YOUR TASK
An exact reproduction of all entries is expected.

[[ INFORMATION SHOWN open ]]

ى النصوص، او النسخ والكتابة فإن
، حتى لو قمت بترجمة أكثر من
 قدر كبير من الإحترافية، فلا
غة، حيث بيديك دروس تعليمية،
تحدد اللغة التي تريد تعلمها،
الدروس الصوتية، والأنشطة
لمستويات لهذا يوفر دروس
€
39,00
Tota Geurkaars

[[ INFORMATION SHOWN closed ]]

TASK SOLUTION
ى النصوص، او النسخ والكتابة فإن
، حتى لو قمت بترجمة أكثر من
 قدر كبير من الإحترافية، فلا
غة، حيث بيديك دروس تعليمية،
تحدد اللغة التي تريد تعلمها،
الدروس الصوتية، والأنشطة
لمستويات لهذا يوفر دروس
€
39,00
Tota Geurkaars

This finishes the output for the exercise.